**Exercise instructions**
Hand back each record exactly as you find it.
=== Begin Enclosure ===
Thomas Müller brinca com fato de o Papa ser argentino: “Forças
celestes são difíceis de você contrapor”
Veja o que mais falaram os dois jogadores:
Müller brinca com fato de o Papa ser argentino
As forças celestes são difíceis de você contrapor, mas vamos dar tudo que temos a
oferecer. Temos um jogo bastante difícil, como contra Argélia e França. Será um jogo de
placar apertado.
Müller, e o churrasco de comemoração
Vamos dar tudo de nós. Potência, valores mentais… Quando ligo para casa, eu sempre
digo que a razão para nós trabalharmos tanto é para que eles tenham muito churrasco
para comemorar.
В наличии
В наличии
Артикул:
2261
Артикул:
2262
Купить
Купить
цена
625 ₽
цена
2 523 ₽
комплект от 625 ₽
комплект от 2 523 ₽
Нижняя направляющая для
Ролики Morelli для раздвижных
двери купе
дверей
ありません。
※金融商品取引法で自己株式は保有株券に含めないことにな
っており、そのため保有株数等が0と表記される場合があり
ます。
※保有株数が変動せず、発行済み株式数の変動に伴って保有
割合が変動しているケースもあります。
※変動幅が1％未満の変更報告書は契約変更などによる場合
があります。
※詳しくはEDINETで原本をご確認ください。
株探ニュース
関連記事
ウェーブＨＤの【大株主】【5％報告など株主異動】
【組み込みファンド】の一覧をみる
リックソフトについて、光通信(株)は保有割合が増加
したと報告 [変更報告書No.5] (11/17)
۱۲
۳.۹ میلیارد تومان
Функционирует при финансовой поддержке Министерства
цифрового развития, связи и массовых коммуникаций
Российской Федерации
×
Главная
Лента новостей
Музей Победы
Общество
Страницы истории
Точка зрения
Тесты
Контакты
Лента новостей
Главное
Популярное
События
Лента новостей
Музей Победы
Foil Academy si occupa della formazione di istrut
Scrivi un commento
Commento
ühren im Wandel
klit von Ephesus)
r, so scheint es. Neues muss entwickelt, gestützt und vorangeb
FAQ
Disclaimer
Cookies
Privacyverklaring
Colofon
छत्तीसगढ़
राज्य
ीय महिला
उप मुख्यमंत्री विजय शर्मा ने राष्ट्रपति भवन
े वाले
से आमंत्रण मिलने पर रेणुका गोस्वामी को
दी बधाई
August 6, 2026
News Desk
=== End Enclosure ===
**Problem solution**
Thomas Müller brinca com fato de o Papa ser argentino: “Forças
celestes são difíceis de você contrapor”
Veja o que mais falaram os dois jogadores:
Müller brinca com fato de o Papa ser argentino
As forças celestes são difíceis de você contrapor, mas vamos dar tudo que temos a
oferecer. Temos um jogo bastante difícil, como contra Argélia e França. Será um jogo de
placar apertado.
Müller, e o churrasco de comemoração
Vamos dar tudo de nós. Potência, valores mentais… Quando ligo para casa, eu sempre
digo que a razão para nós trabalharmos tanto é para que eles tenham muito churrasco
para comemorar.
В наличии
В наличии
Артикул:
2261
Артикул:
2262
Купить
Купить
цена
625 ₽
цена
2 523 ₽
комплект от 625 ₽
комплект от 2 523 ₽
Нижняя направляющая для
Ролики Morelli для раздвижных
двери купе
дверей
ありません。
※金融商品取引法で自己株式は保有株券に含めないことにな
っており、そのため保有株数等が0と表記される場合があり
ます。
※保有株数が変動せず、発行済み株式数の変動に伴って保有
割合が変動しているケースもあります。
※変動幅が1％未満の変更報告書は契約変更などによる場合
があります。
※詳しくはEDINETで原本をご確認ください。
株探ニュース
関連記事
ウェーブＨＤの【大株主】【5％報告など株主異動】
【組み込みファンド】の一覧をみる
リックソフトについて、光通信(株)は保有割合が増加
したと報告 [変更報告書No.5] (11/17)
۱۲
۳.۹ میلیارد تومان
Функционирует при финансовой поддержке Министерства
цифрового развития, связи и массовых коммуникаций
Российской Федерации
×
Главная
Лента новостей
Музей Победы
Общество
Страницы истории
Точка зрения
Тесты
Контакты
Лента новостей
Главное
Популярное
События
Лента новостей
Музей Победы
Foil Academy si occupa della formazione di istrut
Scrivi un commento
Commento
ühren im Wandel
klit von Ephesus)
r, so scheint es. Neues muss entwickelt, gestützt und vorangeb
FAQ
Disclaimer
Cookies
Privacyverklaring
Colofon
छत्तीसगढ़
राज्य
ीय महिला
उप मुख्यमंत्री विजय शर्मा ने राष्ट्रपति भवन
े वाले
से आमंत्रण मिलने पर रेणुका गोस्वामी को
दी बधाई
August 6, 2026
News Desk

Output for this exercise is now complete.